-- Task statement --
Restate the listing below word for word. No picture belongs in the result.

-- Recorded information --
+++
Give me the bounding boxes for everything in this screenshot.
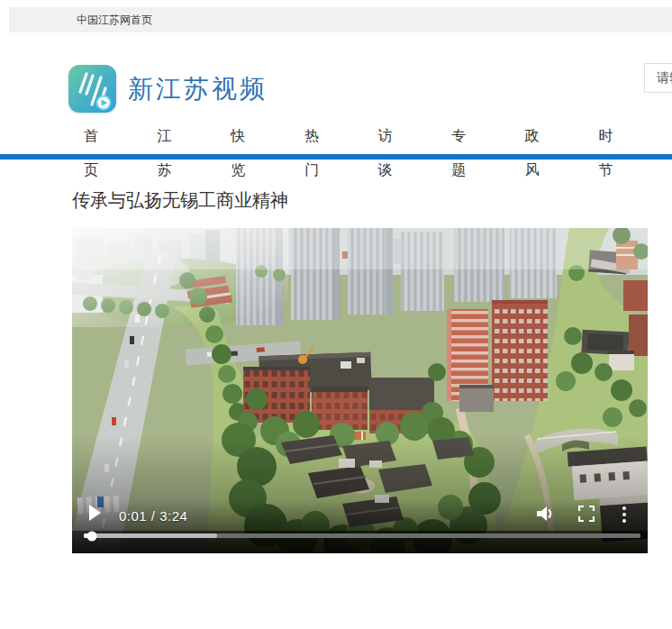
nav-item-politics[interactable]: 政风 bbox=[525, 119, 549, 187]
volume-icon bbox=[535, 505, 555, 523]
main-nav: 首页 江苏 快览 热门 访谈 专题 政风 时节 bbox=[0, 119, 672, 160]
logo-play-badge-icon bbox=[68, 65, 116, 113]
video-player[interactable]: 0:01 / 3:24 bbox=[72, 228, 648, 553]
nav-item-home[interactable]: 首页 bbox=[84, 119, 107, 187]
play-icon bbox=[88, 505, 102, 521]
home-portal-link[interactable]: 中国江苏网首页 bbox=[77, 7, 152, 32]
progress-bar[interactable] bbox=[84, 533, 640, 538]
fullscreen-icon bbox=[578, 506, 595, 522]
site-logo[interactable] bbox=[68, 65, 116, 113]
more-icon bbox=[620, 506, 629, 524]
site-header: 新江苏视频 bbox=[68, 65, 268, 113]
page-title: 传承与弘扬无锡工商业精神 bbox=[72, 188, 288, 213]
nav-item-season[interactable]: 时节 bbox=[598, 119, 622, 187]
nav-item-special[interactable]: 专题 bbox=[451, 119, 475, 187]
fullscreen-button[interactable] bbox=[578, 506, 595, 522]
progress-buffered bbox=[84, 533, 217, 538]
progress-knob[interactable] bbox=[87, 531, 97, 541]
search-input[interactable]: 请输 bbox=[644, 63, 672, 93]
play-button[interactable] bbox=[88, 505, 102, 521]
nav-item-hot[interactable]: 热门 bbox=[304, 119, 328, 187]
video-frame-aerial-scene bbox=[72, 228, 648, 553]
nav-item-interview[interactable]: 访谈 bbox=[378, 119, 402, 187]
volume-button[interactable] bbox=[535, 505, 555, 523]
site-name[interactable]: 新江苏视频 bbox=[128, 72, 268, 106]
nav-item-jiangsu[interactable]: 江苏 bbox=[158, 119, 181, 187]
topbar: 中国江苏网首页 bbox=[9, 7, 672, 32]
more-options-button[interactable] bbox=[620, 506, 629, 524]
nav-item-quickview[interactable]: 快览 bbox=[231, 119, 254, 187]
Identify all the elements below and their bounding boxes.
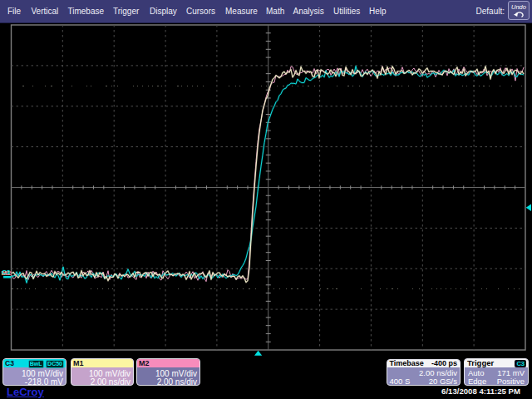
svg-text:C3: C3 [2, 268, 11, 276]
+++
-- Task solution --
Give me the bounding boxes for everything in this screenshot.
nav-item-politics[interactable]: 政风 bbox=[525, 119, 549, 187]
volume-icon bbox=[535, 505, 555, 523]
main-nav: 首页 江苏 快览 热门 访谈 专题 政风 时节 bbox=[0, 119, 672, 160]
logo-play-badge-icon bbox=[68, 65, 116, 113]
video-player[interactable]: 0:01 / 3:24 bbox=[72, 228, 648, 553]
nav-item-home[interactable]: 首页 bbox=[84, 119, 107, 187]
play-icon bbox=[88, 505, 102, 521]
home-portal-link[interactable]: 中国江苏网首页 bbox=[77, 7, 152, 32]
progress-bar[interactable] bbox=[84, 533, 640, 538]
fullscreen-icon bbox=[578, 506, 595, 522]
site-logo[interactable] bbox=[68, 65, 116, 113]
more-icon bbox=[620, 506, 629, 524]
site-header: 新江苏视频 bbox=[68, 65, 268, 113]
page-title: 传承与弘扬无锡工商业精神 bbox=[72, 188, 288, 213]
nav-item-season[interactable]: 时节 bbox=[598, 119, 622, 187]
nav-item-special[interactable]: 专题 bbox=[451, 119, 475, 187]
fullscreen-button[interactable] bbox=[578, 506, 595, 522]
progress-buffered bbox=[84, 533, 217, 538]
progress-knob[interactable] bbox=[87, 531, 97, 541]
search-input[interactable]: 请输 bbox=[644, 63, 672, 93]
play-button[interactable] bbox=[88, 505, 102, 521]
nav-item-hot[interactable]: 热门 bbox=[304, 119, 328, 187]
video-frame-aerial-scene bbox=[72, 228, 648, 553]
nav-item-interview[interactable]: 访谈 bbox=[378, 119, 402, 187]
volume-button[interactable] bbox=[535, 505, 555, 523]
site-name[interactable]: 新江苏视频 bbox=[128, 72, 268, 106]
nav-item-jiangsu[interactable]: 江苏 bbox=[158, 119, 181, 187]
topbar: 中国江苏网首页 bbox=[9, 7, 672, 32]
more-options-button[interactable] bbox=[620, 506, 629, 524]
nav-item-quickview[interactable]: 快览 bbox=[231, 119, 254, 187]
Identify all the elements below and their bounding boxes.
svg-text:C3: C3 [2, 268, 11, 276]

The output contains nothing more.